Determination of Equilibrium Constant and Relative Brightness in FRET-FCS by Including the Third-Order Correlations

Fluorescence correlation spectroscopy (FCS) encodes the information on the equilibrium constant (K), the relative fluorescence brightness of fluorophore (Q), and the forward and backward reaction rate constants (k(+) and k(-)) on a physical or chemical relaxation. However, it has been a long-standing problem to completely resolve the FCS data to get the thermodynamic and kinetic information. Recently, we have solved the problem for fluorescence autocorrelation spectroscopy (FACS). Here, we extend the method to fluorescence cross-correlation spectroscopy (FCCS), which appears when FCS is coupled with fluorescence resonance energy transfer (FRET). Among 12 total second-order and third-order pre-exponential factors in a relaxation process probed by the FRET-FCS technique, 3 are independent.
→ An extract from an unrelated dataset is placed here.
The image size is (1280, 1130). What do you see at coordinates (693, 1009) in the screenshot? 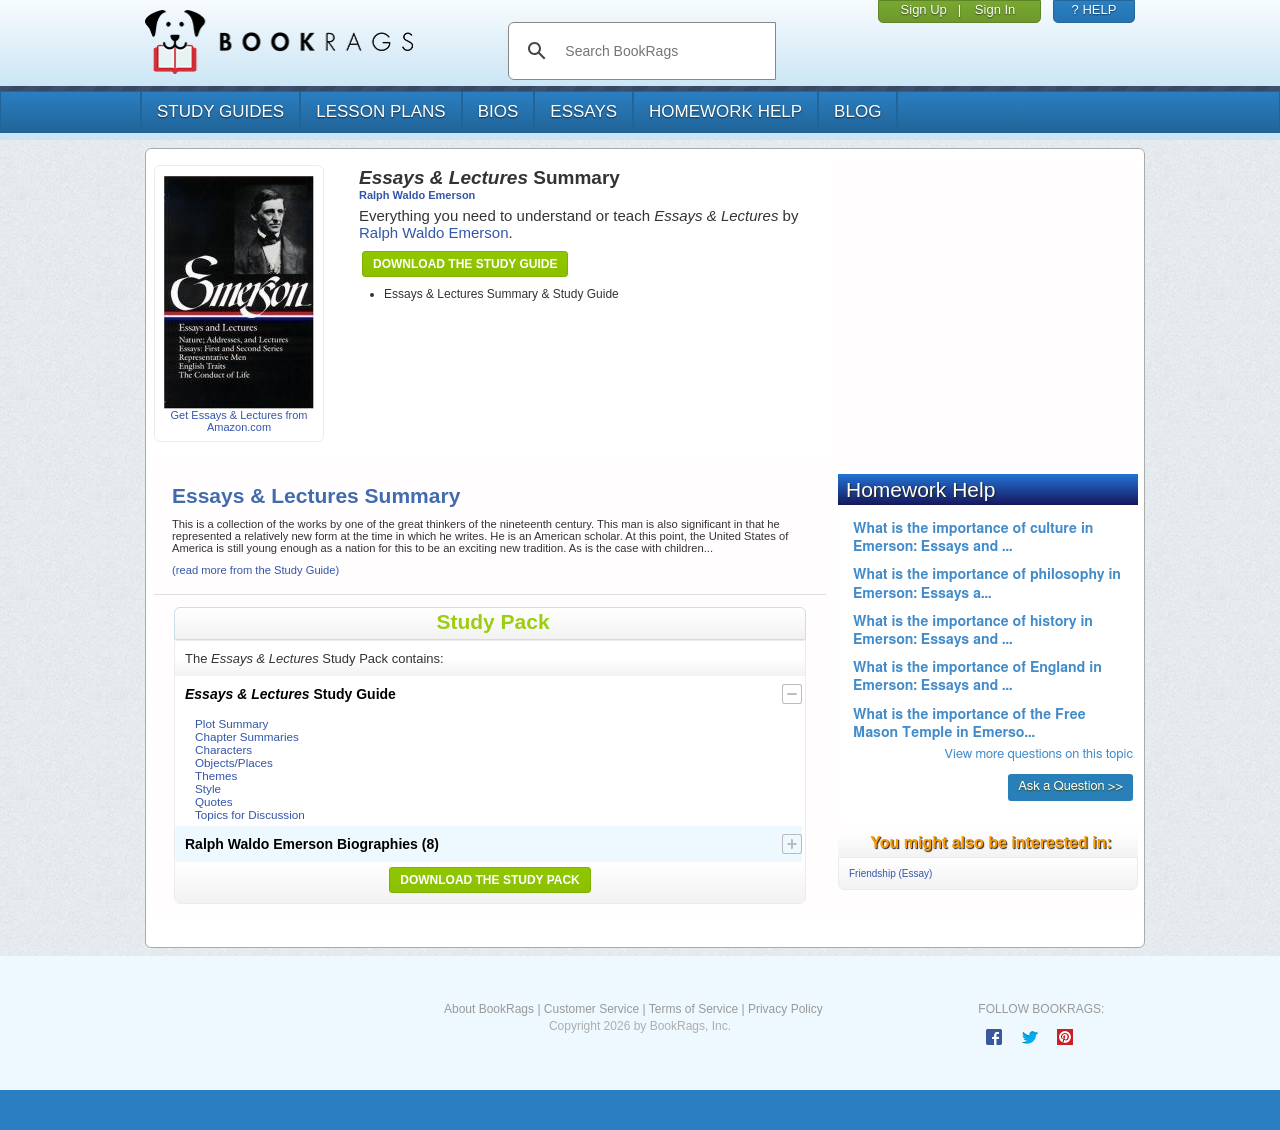 I see `Terms of Service` at bounding box center [693, 1009].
We presented and discussed 3 sets of explicit solutions to use these pre-exponential factors to calculate K and Q. Together with the relaxation time, the acquired K will allow people to obtain k(+) and k(-), so that the goal of deciphering the FRET-FCS data will be fully reached. The theory is verified by extensive computer simulations and tested experimentally on a system of oligonucleotide hybridization.